Task description — Search the data for "个人中心". Return each matching line.

Provided data —
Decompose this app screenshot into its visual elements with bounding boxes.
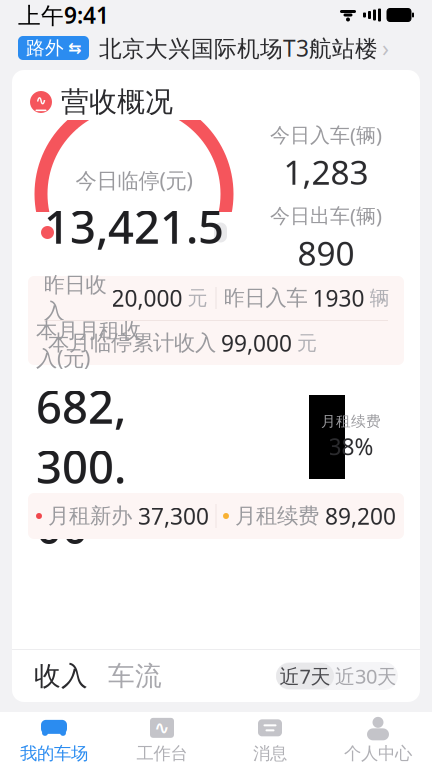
- staticText: 营收概况: [61, 85, 173, 119]
- staticText: 今日出车(辆): [270, 202, 382, 229]
- staticText: 昨日收入: [44, 272, 106, 324]
- button[interactable]: 路外: [18, 36, 89, 60]
- staticText: ∿: [36, 93, 46, 108]
- staticText: 上午9:41: [18, 0, 109, 30]
- staticText: 元: [297, 331, 317, 355]
- button[interactable]: 近30天: [334, 663, 398, 689]
- staticText: 个人中心: [344, 743, 412, 764]
- button[interactable]: 近7天: [276, 663, 334, 689]
- button[interactable]: 车流: [88, 660, 162, 692]
- staticText: 车流: [108, 660, 162, 692]
- staticText: 工作台: [136, 743, 188, 764]
- staticText: 消息: [253, 743, 287, 764]
- staticText: 本月月租收入(元): [36, 317, 141, 372]
- staticText: 38%: [328, 432, 374, 462]
- staticText: 1,283: [284, 150, 368, 194]
- staticText: 辆: [370, 286, 390, 310]
- button[interactable]: 北京大兴国际机场T3航站楼: [99, 33, 389, 63]
- staticText: 近30天: [335, 663, 397, 689]
- staticText: 月租续费: [235, 503, 319, 529]
- staticText: 89,200: [325, 501, 396, 531]
- button[interactable]: 消息: [216, 712, 324, 768]
- button[interactable]: 我的车场: [0, 712, 108, 768]
- staticText: 月租续费: [321, 412, 381, 430]
- staticText: 20,000: [112, 283, 182, 313]
- staticText: 元: [188, 286, 208, 310]
- staticText: 昨日入车: [224, 285, 308, 311]
- staticText: 890: [298, 231, 354, 275]
- staticText: 37,300: [138, 501, 209, 531]
- staticText: ∿: [154, 717, 170, 738]
- staticText: ›: [382, 33, 389, 63]
- staticText: 本月临停累计收入: [48, 330, 216, 356]
- button[interactable]: 收入: [34, 660, 88, 692]
- staticText: ⇆: [68, 39, 81, 57]
- staticText: 我的车场: [20, 743, 88, 764]
- staticText: 今日临停(元): [76, 166, 192, 194]
- staticText: 路外: [26, 36, 64, 59]
- staticText: 99,000: [221, 328, 292, 358]
- staticText: 13,421.5: [44, 196, 224, 256]
- staticText: 近7天: [280, 663, 330, 689]
- staticText: 今日入车(辆): [270, 121, 382, 148]
- button[interactable]: 个人中心: [324, 712, 432, 768]
- staticText: 1930: [312, 283, 364, 313]
- staticText: 收入: [34, 660, 88, 692]
- staticText: 月租新办: [48, 503, 132, 529]
- staticText: 北京大兴国际机场T3航站楼: [99, 33, 378, 63]
- button[interactable]: ∿: [108, 712, 216, 768]
- staticText: 682,300.00: [36, 376, 126, 557]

Task answer —
- staticText: 个人中心: [344, 743, 412, 764]
- button[interactable]: 个人中心: [324, 712, 432, 768]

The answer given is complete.